While in Amsterdam for the Maemo Summit 2009, I met up with Marina Tognetti, founder and CEO of Myngle.com
Myngle.com is a global language platform, where teachers and students from all over the world can teach and learn new languages. Myngle launched in December 2007. As of autumn 2009, it covers 51 languages with over 300 teachers and has 36000+ users from 162 countries.
Marina, an Italian who loves learning new languages, studied business and economics in Italy and then got strong corporate experience with stints at Proctor and Gamble, Philips and Sara-Lee. She left her role in eBay to create ‘an eBay for languages.’ She believes that everybody should have a chance to learn any language, no matter where they are located.
And Myngle does just this. Any student can learn any language online with live classes and real teachers. All teachers are carefully selected and trained by Myngle.
So how does Myngle work? Well, the student is king. You choose your teacher, your lesson time and price. You can try before you buy with a free trial. After that, you buy a learning package. You can opt for individual lessons or group.
Myngle was born while Marina was working for ebay – she’d been trying to learn Chinese. She’d been to school for 3 months for 2 hours a week, in a class of 25 learners. It just didn’t work. But private lessons didn’t work either – Marina had to select teachers by trial and error – unlike ebay, where you know what you’re getting, and the feedback is recorded.
Marina believes you really need a person to interact – to learn and correct. You don’t learn in a normal exchange. She believes your teacher will push you in one-to-one interaction. However, Myngle teachers adapt to your needs – if you like to learn by focussing on grammar rules, they’ll work with you on that.
Myngle is very selective when choosing teachers. Anyone can apply, however, teachers are personally screened – and Myngle guarantees that every one of their 300 teachers is good. All Myngle teachers have great experience in offline and online teaching.
Marina explained to me that Myngle students tend to be older and more serious than your average social learning network student. They’re often learning for business purposes. They’re spending money and want results – language learning is a serious investment for them.
Myngle’s try before you buy approach is really working for the website – according to Marina, a huge majority of those who try, buy. They love the service. But then Marina’s philosophy on customer service is to ‘always overdeliver’.

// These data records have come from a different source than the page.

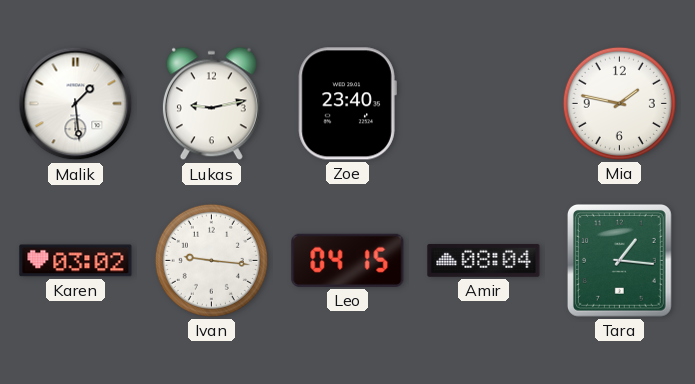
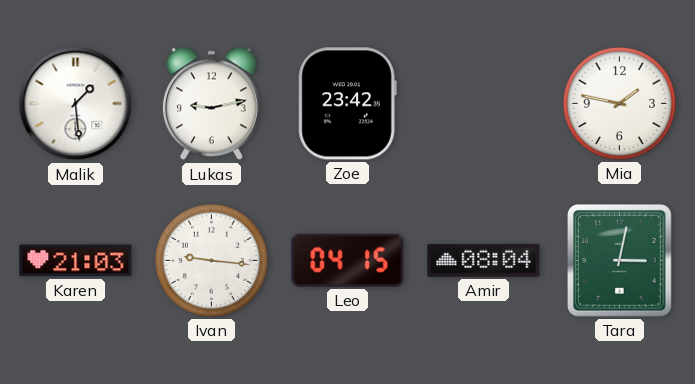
Zoe: 23:40 -> 23:42
Karen: 03:02 -> 21:03
Tara: 1:16 -> 3:02
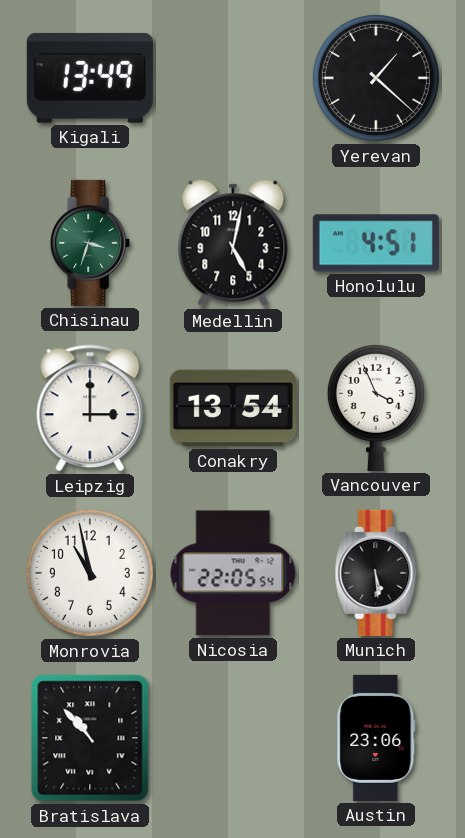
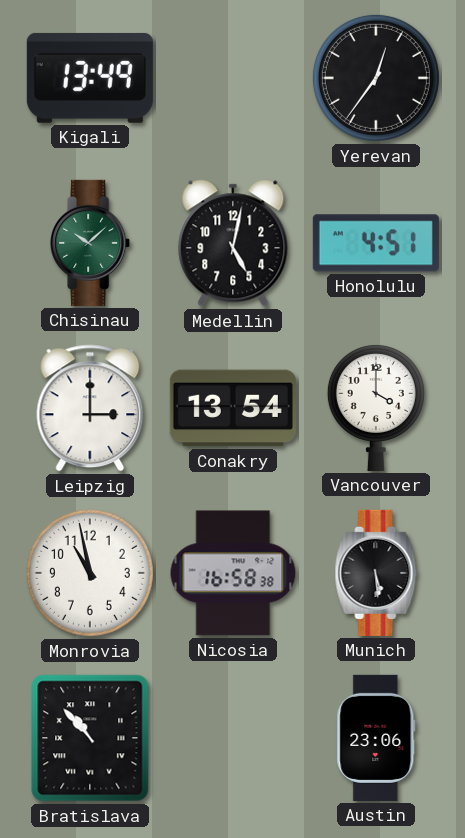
Yerevan: 1:22 -> 12:36
Chisinau: 3:33 -> 10:08
Vancouver: 3:56 -> 4:00
Nicosia: 22:05 -> 16:58
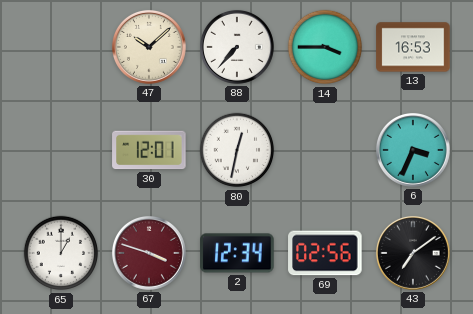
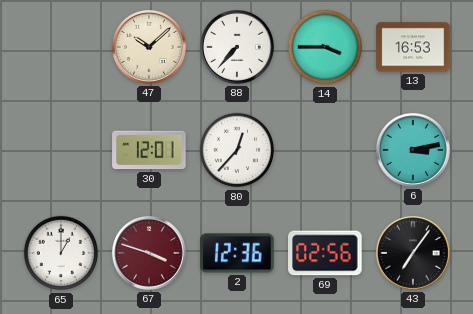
80: 12:32 -> 12:37
6: 3:34 -> 3:13
2: 12:34 -> 12:36
43: 7:09 -> 7:06
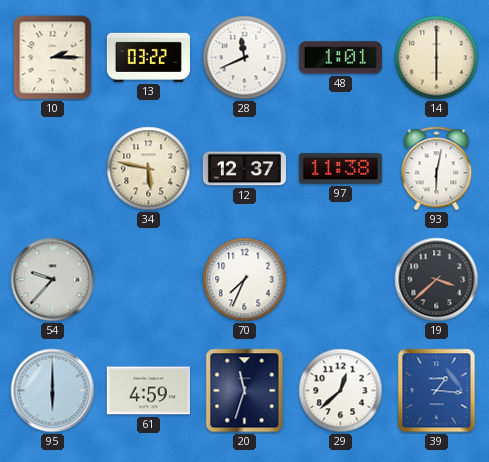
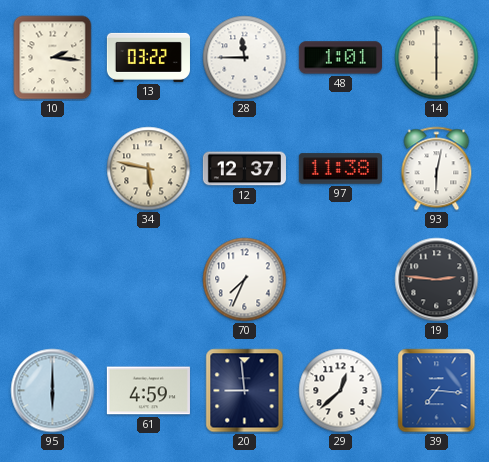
10: 2:15 -> 2:16
28: 11:41 -> 11:45
54: 9:37 -> none
19: 3:38 -> 2:46
20: 11:33 -> 8:59
39: 1:16 -> 7:16
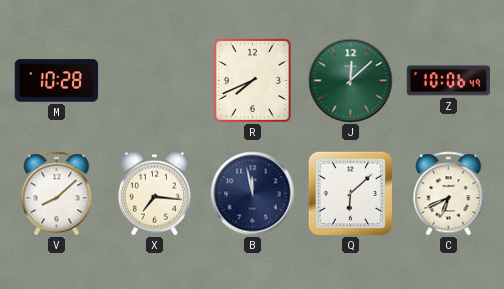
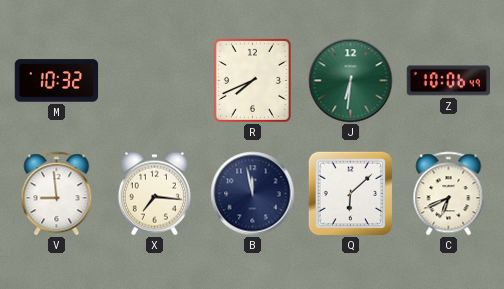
M: 10:28 -> 10:32
J: 12:08 -> 6:31
V: 8:08 -> 8:59
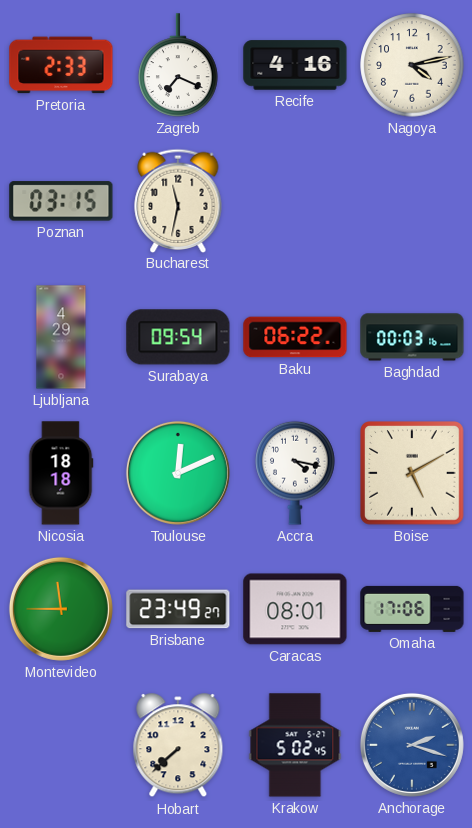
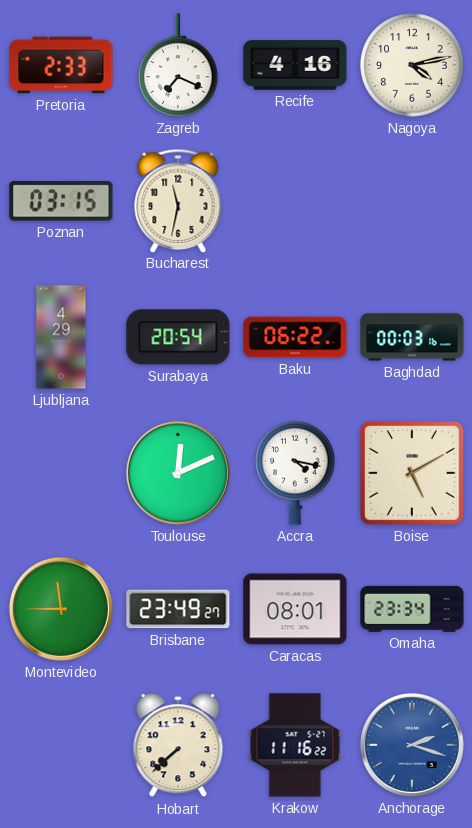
Surabaya: 09:54 -> 20:54
Nicosia: 18:18 -> none
Omaha: 17:06 -> 23:34
Krakow: 5:02 -> 11:16
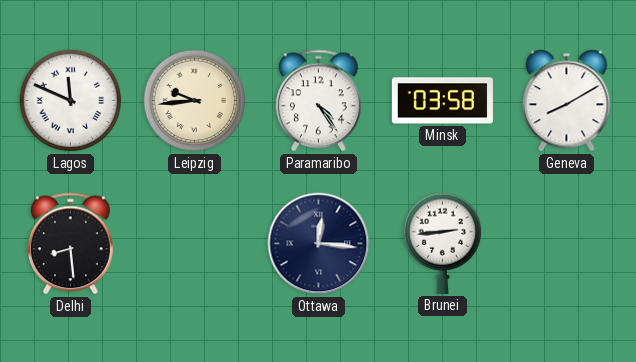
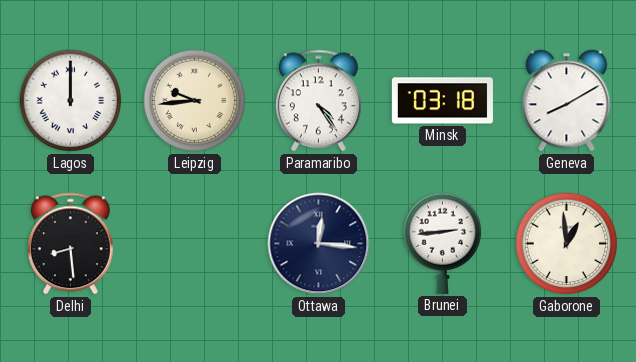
Lagos: 11:49 -> 12:00
Minsk: 03:58 -> 03:18
Gaborone: none -> 12:59
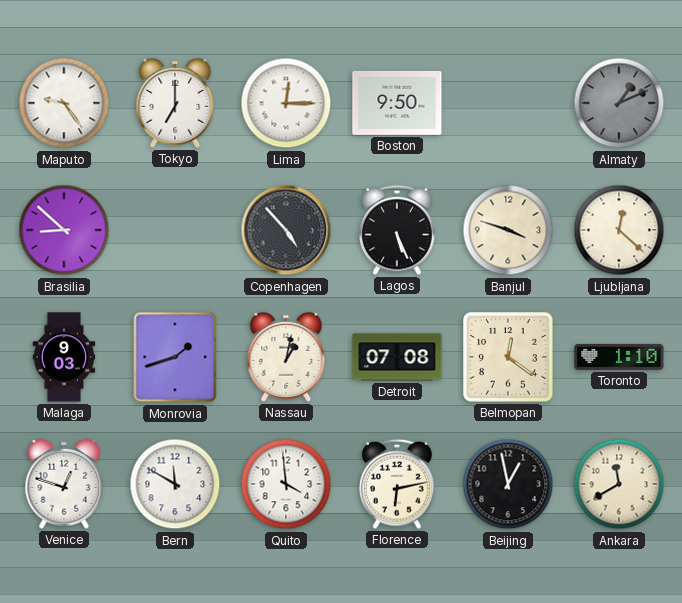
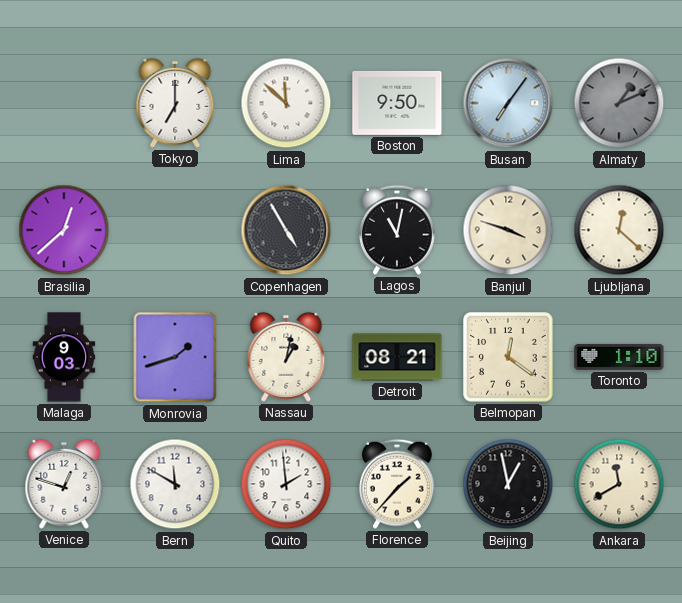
Maputo: 9:24 -> none
Lima: 12:15 -> 11:52
Busan: none -> 7:06
Brasilia: 8:52 -> 12:38
Copenhagen: 4:53 -> 4:55
Lagos: 5:26 -> 11:02
Detroit: 07:08 -> 08:21
Quito: 3:59 -> 1:59
Florence: 6:13 -> 1:37
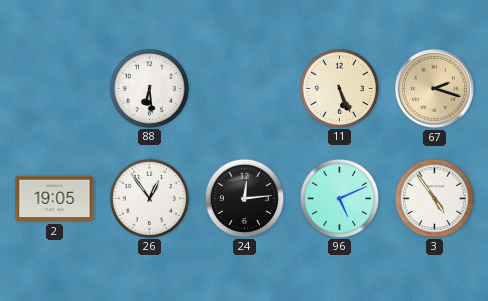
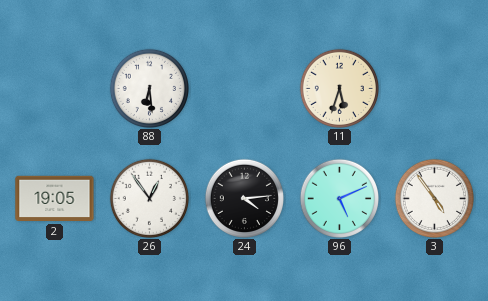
11: 5:26 -> 5:33
67: 2:18 -> none
24: 12:14 -> 4:14
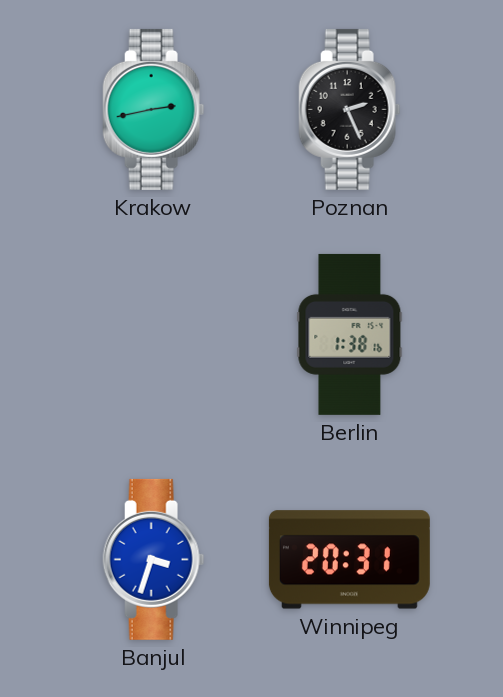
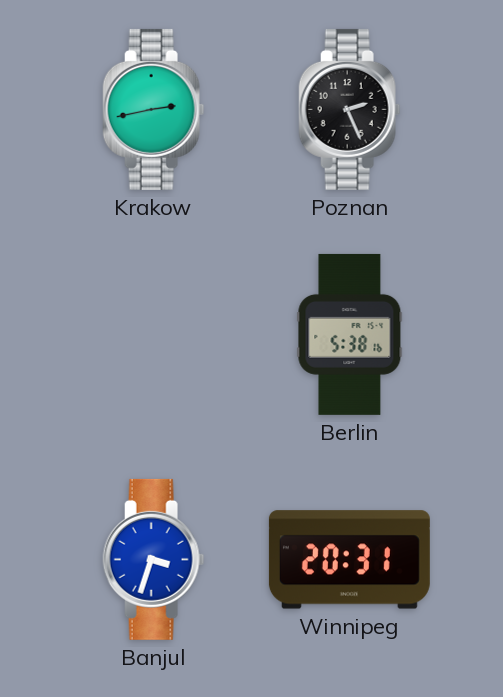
Berlin: 1:38 -> 5:38
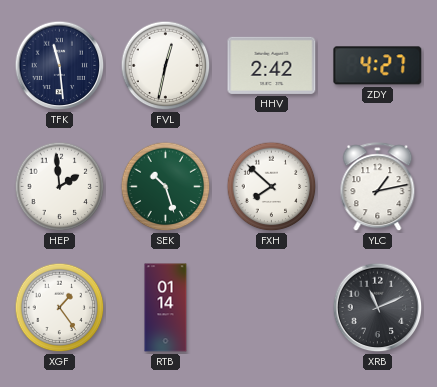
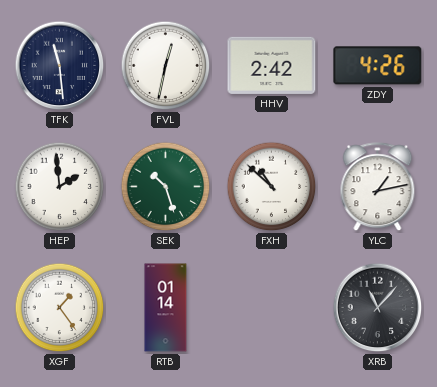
ZDY: 4:27 -> 4:26
FXH: 7:52 -> 10:52
XRB: 11:11 -> 11:07
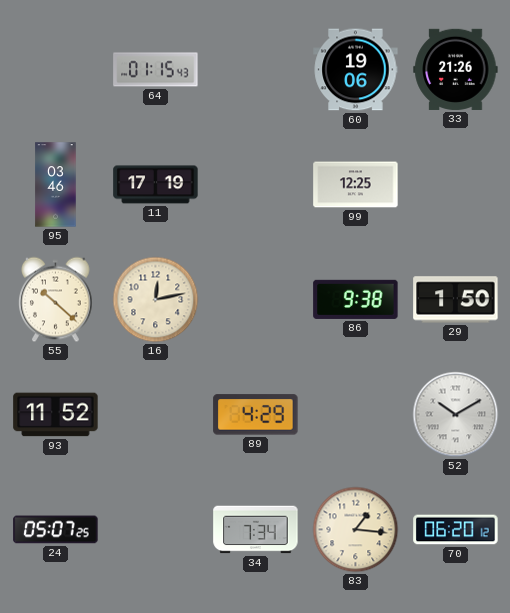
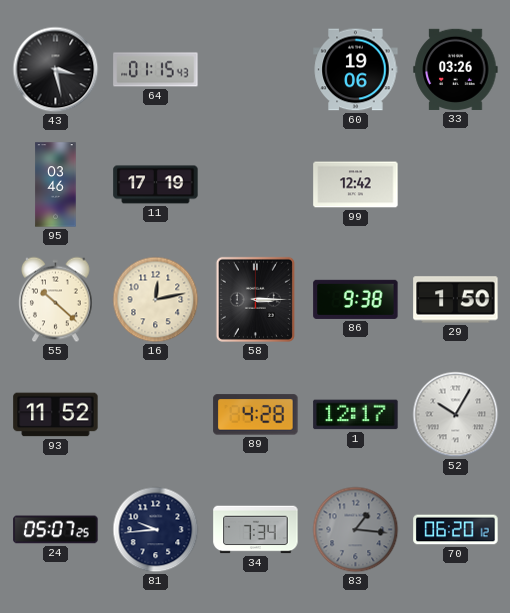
43: none -> 3:28
33: 21:26 -> 03:26
99: 12:25 -> 12:42
58: none -> 3:15
89: 4:29 -> 4:28
1: none -> 12:17
52: 10:10 -> 10:05
81: none -> 9:44
83 dial: cream -> grey
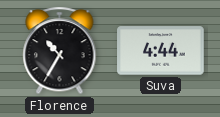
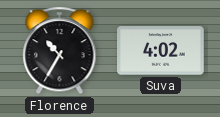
Suva: 4:44 -> 4:02
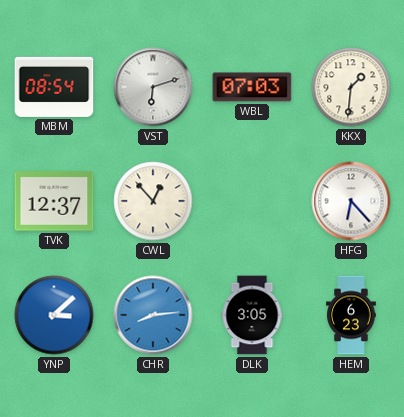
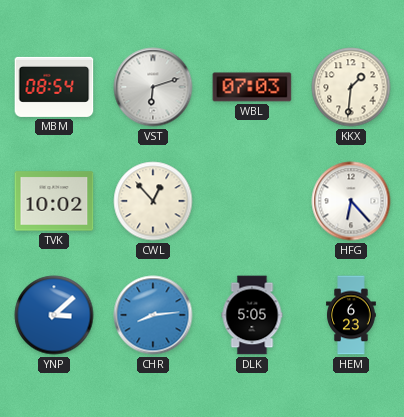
TVK: 12:37 -> 10:02
DLK: 3:05 -> 5:05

Myngle was started up with Marina’s personal finance. It has since secured two rounds of funding, and is in the process of securing a third. Marina and her team spent 2008 getting the site features just right and ensuring quality would be high. They spent 2009 focussing on marketing and customer service. 2010 will be all about the customer – reaching out to as many more language learners as Myngle can.
Interestingly, Marina observed that ‘Education is the only non-consumer centred industry in the world’. She believes this is wrong – and indeed can explain many of the educational failures we experience. She believes that the education sector is changing. The customer is taking control. They can now choose the teacher, method of learner, the time and place.
This approach leads the learner to eventually only needing an independent assessment as a means of certifying the learners knowledge – Donald Clarke has an interesting post on that here.
I’ll be testing Myngle out while I’m in Paris – I’ll review how I found their system.